Saturday, May 9, 2009


The equity markets have been rallying since early March 2009.
At the same time, the USD has lost considerable ground, as can be seen on the USDX.

The 'flight to safety' buying seemes to have ended, and as market players back away from US Treasuries, seeking better returns from 'risky assets' - emerging market equities and foreign currencies; the USD has witnessed a selloff.
While a strong USD was affecting the profitability of large US MNCs, the current USD weakness has also resulted in a rally in commodities : read - Crude Oil, Precious Metals, Copper, Aluminium etc.
Despite worrying economic issues in certain EU nations, the Euro is well off its recent lows. Challenging times lie ahead as countries like Portugal, Ireland, Spain, Italy and Greece face rising unemployment issues and GDP growth problems. With a policy mandate that is quite different from the US Fed, the ECB is going to have to walk a tightrope by helping out weaker EU members, without annoying the larger and relatively 'economically stable' countries.

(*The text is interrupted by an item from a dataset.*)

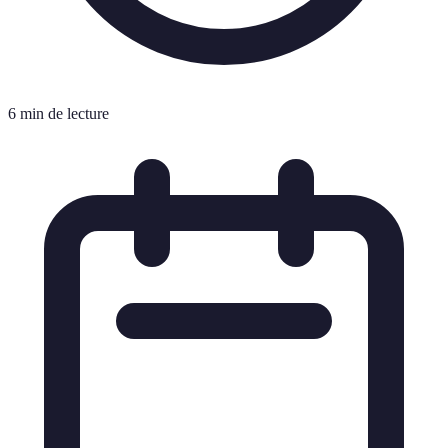
6 min de lecture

Unstable + collapsing economies in eastern europe are also a major worry!
The Pound Sterling had a horrid 2008, struggling against most currencies. While interest rate cuts may have helped so far, the UK is faced with record consumer debt levels, a weak housing market, and unemployment problems - just like its larger ally the USA. As the slowdown batters the financial centre in London, the Bank of England is going to have to get more creative with its monetary policy, especially if job losses acclerate in the second half of the year.
Swiss economy exports to the EU were struggling due to a strong Swiss Franc. The Swiss National Bank intervened in the currency markets, in order to stem the upward rise in the Swiss Franc. While it seems to have worked for a while, the Swiss Franc is rallying again!! Watch out for comments from the SNB if this trend continues.
Points to note:
  • Expect more quantitative easing and competitive currency devaluations if the second half of 2009 turns out to be 'more challenging' than first expected.
  • Unemployment could prove to be a major speed bump to any recovery. As I've said before, there are going to be a lot of angry people - whose homes and retirement funds and investments are falling in value. Many have debt to be repaid and a job loss will compound their problems.
  • Policy makers may breathe easy for now, as the renewed optimism of a 'quick recovery' seems to have kept 'the mob' at bay for now. Fact is : They haven't found any viable long term fixes just yet and the crowds continue to grow impatient, albeit distracted for now by the rapid rally in the equity markets.